Wednesday, May 14, 2008

How Then Shall We Eat?

Given global hunger it’s a sad state of affairs that overweight is such a problem in America. Rising food costs could likely make it a bigger problem as the cheapest consumables are the highest in fat, sugar, and starch.

We need a better national sense of What Not to Eat (or at least an eponymous TV show) and access to affordable healthy foods to trim America's girth.

The most practical recommendations on How to Eat that I've read recently came in the form of an introduction to Mexican Everyday from Rick Bayless (his book and his introduction) and Jane Brody’s New Year missive in the New York Times Well Blog. Bayless advocates sensible choices on a daily basis and enjoying weekly feasts. Brody cuts thru the clutter of weight-loss advice with simplicity:

“And really, it doesn’t matter whether you choose a diet based on your genotype or the phases of the moon, or whether you cut down on sugars and starches or fats. If you consume fewer calories you need to maintain your current weight, you will lose.”
Controlling consumption is key. As we age our muscle mass depletes, only to be replaced by fat. Muscle mass and caloric needs are directly related: muscle burns more calories than fat. The effect of muscle loss is a lower metabolism and, if caloric intake isn’t curtailed, increased body fat. Maintaining an ideal weight means eating less every year.

For those of us who love to eat, this sounds horrible.

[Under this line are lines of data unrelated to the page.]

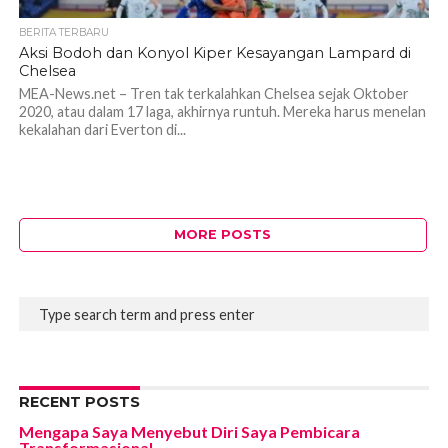
BERITA TERBARU
Aksi Bodoh dan Konyol Kiper Kesayangan Lampard di
Chelsea
MEA-News.net – Tren tak terkalahkan Chelsea sejak Oktober
2020, atau dalam 17 laga, akhirnya runtuh. Mereka harus menelan
kekalahan dari Everton di...
MORE POSTS
RECENT POSTS
Mengapa Saya Menyebut Diri Saya Pembicara
Transformasional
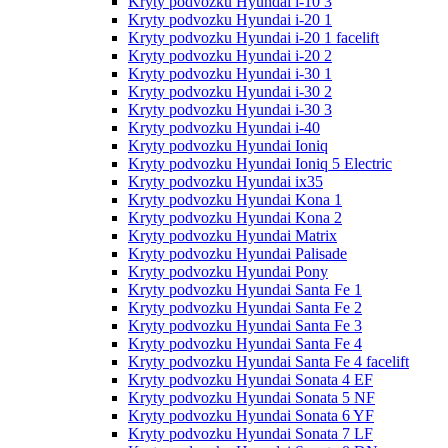
Kryty podvozku Hyundai i-10 3
Kryty podvozku Hyundai i-20 1
Kryty podvozku Hyundai i-20 1 facelift
Kryty podvozku Hyundai i-20 2
Kryty podvozku Hyundai i-30 1
Kryty podvozku Hyundai i-30 2
Kryty podvozku Hyundai i-30 3
Kryty podvozku Hyundai i-40
Kryty podvozku Hyundai Ioniq
Kryty podvozku Hyundai Ioniq 5 Electric
Kryty podvozku Hyundai ix35
Kryty podvozku Hyundai Kona 1
Kryty podvozku Hyundai Kona 2
Kryty podvozku Hyundai Matrix
Kryty podvozku Hyundai Palisade
Kryty podvozku Hyundai Pony
Kryty podvozku Hyundai Santa Fe 1
Kryty podvozku Hyundai Santa Fe 2
Kryty podvozku Hyundai Santa Fe 3
Kryty podvozku Hyundai Santa Fe 4
Kryty podvozku Hyundai Santa Fe 4 facelift
Kryty podvozku Hyundai Sonata 4 EF
Kryty podvozku Hyundai Sonata 5 NF
Kryty podvozku Hyundai Sonata 6 YF
Kryty podvozku Hyundai Sonata 7 LF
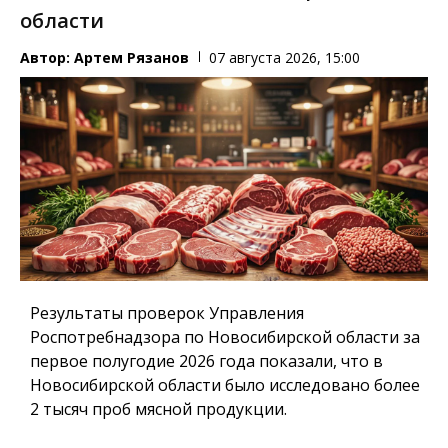
области
Автор:
Артем Рязанов
07 августа 2026, 15:00
Результаты проверок Управления
Роспотребнадзора по Новосибирской области за
первое полугодие 2026 года показали, что в
Новосибирской области было исследовано более
2 тысяч проб мясной продукции.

Luckily, there's good news. If you work (via strength training) to create or maintain muscle mass you’ll be able to enjoy extra calories without losing them to fat. The trick is finding that balance - how many calories, how much strength training.

I’m still trying to find that balance and there’s great fun in the process. Especially when enjoying those weekend feasts. More on those later in the week.

Read More About It:

New York Times Well Guide
Mayo Clinic Food & Nutrition
USDA My Plate (the re-tooled Food Pyramid)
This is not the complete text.